Requirement ▸ All entries below must be retyped exactly, though pictures are to be skipped.

Material supplied ▸
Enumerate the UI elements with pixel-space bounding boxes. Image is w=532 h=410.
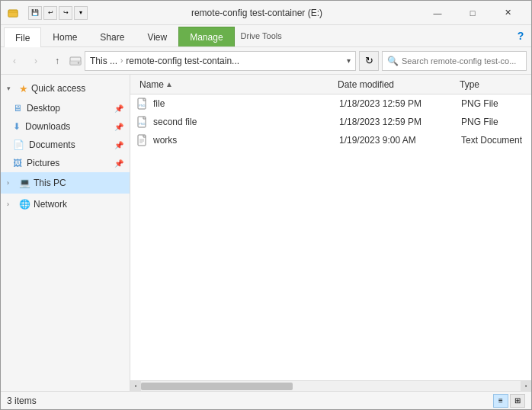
table-row[interactable]: works 1/19/2023 9:00 AM Text Document [130, 131, 531, 149]
pin-icon: 📌 [114, 159, 123, 168]
sort-arrow-icon: ▲ [165, 80, 173, 88]
quick-access-save-btn[interactable]: 💾 [28, 6, 42, 20]
scroll-right-button[interactable]: › [521, 381, 531, 392]
quick-access-undo-btn[interactable]: ↩ [43, 6, 57, 20]
chevron-right-icon: › [7, 179, 16, 187]
file-type: Text Document [461, 135, 525, 146]
ribbon-tabs: File Home Share View Manage Drive Tools [1, 25, 282, 46]
search-box[interactable]: 🔍 [382, 51, 527, 71]
tab-file[interactable]: File [4, 27, 41, 47]
table-row[interactable]: PNG second file 1/18/2023 12:59 PM PNG F… [130, 113, 531, 131]
svg-rect-9 [138, 135, 146, 146]
tab-share[interactable]: Share [88, 27, 136, 46]
up-button[interactable]: ↑ [48, 52, 66, 70]
file-type: PNG File [461, 117, 525, 127]
sidebar-item-label: Pictures [27, 158, 110, 168]
title-bar-quick-access: 💾 ↩ ↪ ▾ [28, 6, 88, 20]
file-list-body: PNG file 1/18/2023 12:59 PM PNG File PNG [130, 94, 531, 380]
sidebar-item-label: Documents [29, 139, 110, 150]
downloads-icon: ⬇ [13, 121, 21, 132]
sidebar-item-label: Desktop [27, 103, 110, 114]
close-button[interactable]: ✕ [490, 1, 525, 25]
main-content: ▾ ★ Quick access 🖥 Desktop 📌 ⬇ Downloads… [1, 75, 531, 391]
desktop-icon: 🖥 [13, 103, 22, 114]
sidebar-item-label: Downloads [25, 121, 110, 132]
sidebar-item-downloads[interactable]: ⬇ Downloads 📌 [1, 117, 130, 136]
tab-home[interactable]: Home [41, 27, 88, 46]
sidebar-item-label: This PC [34, 178, 66, 188]
col-header-name[interactable]: Name ▲ [136, 79, 335, 90]
png-file-icon: PNG [136, 116, 149, 128]
quick-access-redo-btn[interactable]: ↪ [59, 6, 72, 20]
pin-icon: 📌 [114, 141, 123, 149]
quick-access-dropdown-btn[interactable]: ▾ [74, 6, 88, 20]
svg-text:PNG: PNG [139, 122, 146, 126]
title-bar-controls [7, 7, 22, 19]
file-date: 1/18/2023 12:59 PM [339, 117, 461, 127]
col-header-date[interactable]: Date modified [335, 79, 457, 90]
path-dropdown-btn[interactable]: ▾ [347, 56, 351, 65]
sidebar-item-documents[interactable]: 📄 Documents 📌 [1, 136, 130, 154]
ribbon-tabs-row: File Home Share View Manage Drive Tools [1, 25, 531, 46]
pin-icon: 📌 [114, 123, 123, 131]
path-this-pc: This ... [90, 56, 117, 66]
sidebar-item-desktop[interactable]: 🖥 Desktop 📌 [1, 99, 130, 117]
sidebar-item-this-pc[interactable]: › 💻 This PC [1, 172, 130, 194]
address-path[interactable]: This ... › remote-config test-contain...… [85, 51, 356, 71]
ribbon: File Home Share View Manage Drive Tools [1, 25, 531, 47]
help-button[interactable]: ? [510, 25, 531, 46]
window-title: remote-config test-container (E:) [94, 8, 420, 18]
scroll-track[interactable] [141, 381, 521, 392]
address-bar: ‹ › ↑ This ... › remote-config test-cont… [1, 47, 531, 75]
scroll-thumb[interactable] [141, 383, 293, 390]
svg-rect-1 [8, 12, 18, 17]
file-date: 1/19/2023 9:00 AM [339, 135, 461, 146]
maximize-button[interactable]: □ [455, 1, 490, 25]
refresh-button[interactable]: ↻ [359, 51, 379, 71]
sidebar-item-pictures[interactable]: 🖼 Pictures 📌 [1, 154, 130, 172]
minimize-button[interactable]: — [420, 1, 455, 25]
path-sep-1: › [120, 56, 123, 65]
this-pc-icon: 💻 [19, 178, 30, 188]
table-row[interactable]: PNG file 1/18/2023 12:59 PM PNG File [130, 94, 531, 113]
network-icon: 🌐 [19, 199, 30, 210]
file-name: second file [153, 117, 339, 127]
path-container: remote-config test-contain... [126, 56, 239, 66]
view-large-icons-button[interactable]: ⊞ [510, 394, 525, 408]
view-details-button[interactable]: ≡ [493, 394, 508, 408]
png-file-icon: PNG [136, 98, 149, 110]
view-buttons: ≡ ⊞ [493, 394, 525, 408]
tab-view[interactable]: View [136, 27, 178, 46]
file-date: 1/18/2023 12:59 PM [339, 98, 461, 109]
tab-manage[interactable]: Manage [178, 27, 234, 46]
chevron-down-icon: ▾ [7, 85, 16, 92]
file-list: Name ▲ Date modified Type [130, 75, 531, 391]
ribbon-context-label: Drive Tools [241, 31, 282, 40]
file-name: works [153, 135, 339, 146]
file-name: file [153, 98, 339, 109]
sidebar-item-label: Quick access [31, 83, 85, 94]
forward-button[interactable]: › [27, 52, 45, 70]
drive-path-icon [69, 56, 82, 66]
scroll-left-button[interactable]: ‹ [130, 381, 141, 392]
pin-icon: 📌 [114, 104, 123, 113]
back-button[interactable]: ‹ [5, 52, 24, 70]
horizontal-scrollbar[interactable]: ‹ › [130, 380, 531, 391]
documents-icon: 📄 [13, 139, 24, 150]
search-icon: 🔍 [387, 56, 399, 66]
pictures-icon: 🖼 [13, 158, 22, 168]
sidebar: ▾ ★ Quick access 🖥 Desktop 📌 ⬇ Downloads… [1, 75, 130, 391]
col-header-type[interactable]: Type [457, 79, 525, 90]
sidebar-item-quick-access[interactable]: ▾ ★ Quick access [1, 78, 130, 99]
file-type: PNG File [461, 98, 525, 109]
title-bar: 💾 ↩ ↪ ▾ remote-config test-container (E:… [1, 1, 531, 25]
chevron-right-icon: › [7, 200, 16, 208]
sidebar-item-label: Network [34, 199, 67, 210]
search-input[interactable] [402, 56, 521, 66]
svg-text:PNG: PNG [139, 104, 146, 107]
svg-point-4 [78, 62, 79, 63]
status-bar: 3 items ≡ ⊞ [1, 391, 531, 409]
sidebar-item-network[interactable]: › 🌐 Network [1, 194, 130, 215]
window-icon [7, 7, 19, 19]
txt-file-icon [136, 134, 149, 146]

Answer section ▸
Enumerate the UI elements with pixel-space bounding boxes. Image is w=532 h=410.
table-row[interactable]: works 1/19/2023 9:00 AM Text Document [130, 131, 531, 149]
pin-icon: 📌 [114, 159, 123, 168]
sort-arrow-icon: ▲ [165, 80, 173, 88]
quick-access-save-btn[interactable]: 💾 [28, 6, 42, 20]
scroll-right-button[interactable]: › [521, 381, 531, 392]
quick-access-undo-btn[interactable]: ↩ [43, 6, 57, 20]
chevron-right-icon: › [7, 179, 16, 187]
file-type: Text Document [461, 135, 525, 146]
ribbon-tabs: File Home Share View Manage Drive Tools [1, 25, 282, 46]
search-box[interactable]: 🔍 [382, 51, 527, 71]
tab-file[interactable]: File [4, 27, 41, 47]
table-row[interactable]: PNG second file 1/18/2023 12:59 PM PNG F… [130, 113, 531, 131]
svg-rect-9 [138, 135, 146, 146]
tab-share[interactable]: Share [88, 27, 136, 46]
up-button[interactable]: ↑ [48, 52, 66, 70]
file-type: PNG File [461, 117, 525, 127]
sidebar-item-label: Pictures [27, 158, 110, 168]
title-bar-quick-access: 💾 ↩ ↪ ▾ [28, 6, 88, 20]
file-list-body: PNG file 1/18/2023 12:59 PM PNG File PNG [130, 94, 531, 380]
sidebar-item-label: Documents [29, 139, 110, 150]
downloads-icon: ⬇ [13, 121, 21, 132]
sidebar-item-label: Desktop [27, 103, 110, 114]
close-button[interactable]: ✕ [490, 1, 525, 25]
main-content: ▾ ★ Quick access 🖥 Desktop 📌 ⬇ Downloads… [1, 75, 531, 391]
desktop-icon: 🖥 [13, 103, 22, 114]
sidebar-item-label: Downloads [25, 121, 110, 132]
sidebar-item-downloads[interactable]: ⬇ Downloads 📌 [1, 117, 130, 136]
tab-home[interactable]: Home [41, 27, 88, 46]
sidebar-item-label: This PC [34, 178, 66, 188]
col-header-name[interactable]: Name ▲ [136, 79, 335, 90]
png-file-icon: PNG [136, 116, 149, 128]
quick-access-redo-btn[interactable]: ↪ [59, 6, 72, 20]
pin-icon: 📌 [114, 141, 123, 149]
quick-access-dropdown-btn[interactable]: ▾ [74, 6, 88, 20]
svg-text:PNG: PNG [139, 122, 146, 126]
title-bar-controls [7, 7, 22, 19]
file-date: 1/18/2023 12:59 PM [339, 117, 461, 127]
col-header-date[interactable]: Date modified [335, 79, 457, 90]
path-dropdown-btn[interactable]: ▾ [347, 56, 351, 65]
sidebar-item-documents[interactable]: 📄 Documents 📌 [1, 136, 130, 154]
ribbon-tabs-row: File Home Share View Manage Drive Tools [1, 25, 531, 46]
pin-icon: 📌 [114, 123, 123, 131]
path-this-pc: This ... [90, 56, 117, 66]
sidebar-item-desktop[interactable]: 🖥 Desktop 📌 [1, 99, 130, 117]
sidebar-item-this-pc[interactable]: › 💻 This PC [1, 172, 130, 194]
address-path[interactable]: This ... › remote-config test-contain...… [85, 51, 356, 71]
ribbon: File Home Share View Manage Drive Tools [1, 25, 531, 47]
help-button[interactable]: ? [510, 25, 531, 46]
window-title: remote-config test-container (E:) [94, 8, 420, 18]
scroll-track[interactable] [141, 381, 521, 392]
address-bar: ‹ › ↑ This ... › remote-config test-cont… [1, 47, 531, 75]
scroll-thumb[interactable] [141, 383, 293, 390]
svg-rect-1 [8, 12, 18, 17]
file-date: 1/19/2023 9:00 AM [339, 135, 461, 146]
maximize-button[interactable]: □ [455, 1, 490, 25]
refresh-button[interactable]: ↻ [359, 51, 379, 71]
sidebar-item-pictures[interactable]: 🖼 Pictures 📌 [1, 154, 130, 172]
minimize-button[interactable]: — [420, 1, 455, 25]
path-sep-1: › [120, 56, 123, 65]
this-pc-icon: 💻 [19, 178, 30, 188]
table-row[interactable]: PNG file 1/18/2023 12:59 PM PNG File [130, 94, 531, 113]
network-icon: 🌐 [19, 199, 30, 210]
file-name: second file [153, 117, 339, 127]
path-container: remote-config test-contain... [126, 56, 239, 66]
view-large-icons-button[interactable]: ⊞ [510, 394, 525, 408]
view-details-button[interactable]: ≡ [493, 394, 508, 408]
png-file-icon: PNG [136, 98, 149, 110]
view-buttons: ≡ ⊞ [493, 394, 525, 408]
tab-view[interactable]: View [136, 27, 178, 46]
file-date: 1/18/2023 12:59 PM [339, 98, 461, 109]
tab-manage[interactable]: Manage [178, 27, 234, 46]
chevron-down-icon: ▾ [7, 85, 16, 92]
file-list: Name ▲ Date modified Type [130, 75, 531, 391]
ribbon-context-label: Drive Tools [241, 31, 282, 40]
file-name: works [153, 135, 339, 146]
file-name: file [153, 98, 339, 109]
sidebar-item-label: Quick access [31, 83, 85, 94]
forward-button[interactable]: › [27, 52, 45, 70]
drive-path-icon [69, 56, 82, 66]
scroll-left-button[interactable]: ‹ [130, 381, 141, 392]
pin-icon: 📌 [114, 104, 123, 113]
back-button[interactable]: ‹ [5, 52, 24, 70]
horizontal-scrollbar[interactable]: ‹ › [130, 380, 531, 391]
documents-icon: 📄 [13, 139, 24, 150]
search-icon: 🔍 [387, 56, 399, 66]
pictures-icon: 🖼 [13, 158, 22, 168]
sidebar: ▾ ★ Quick access 🖥 Desktop 📌 ⬇ Downloads… [1, 75, 130, 391]
col-header-type[interactable]: Type [457, 79, 525, 90]
sidebar-item-quick-access[interactable]: ▾ ★ Quick access [1, 78, 130, 99]
file-type: PNG File [461, 98, 525, 109]
title-bar: 💾 ↩ ↪ ▾ remote-config test-container (E:… [1, 1, 531, 25]
chevron-right-icon: › [7, 200, 16, 208]
sidebar-item-label: Network [34, 199, 67, 210]
search-input[interactable] [402, 56, 521, 66]
svg-text:PNG: PNG [139, 104, 146, 107]
svg-point-4 [78, 62, 79, 63]
status-bar: 3 items ≡ ⊞ [1, 391, 531, 409]
sidebar-item-network[interactable]: › 🌐 Network [1, 194, 130, 215]
window-icon [7, 7, 19, 19]
txt-file-icon [136, 134, 149, 146]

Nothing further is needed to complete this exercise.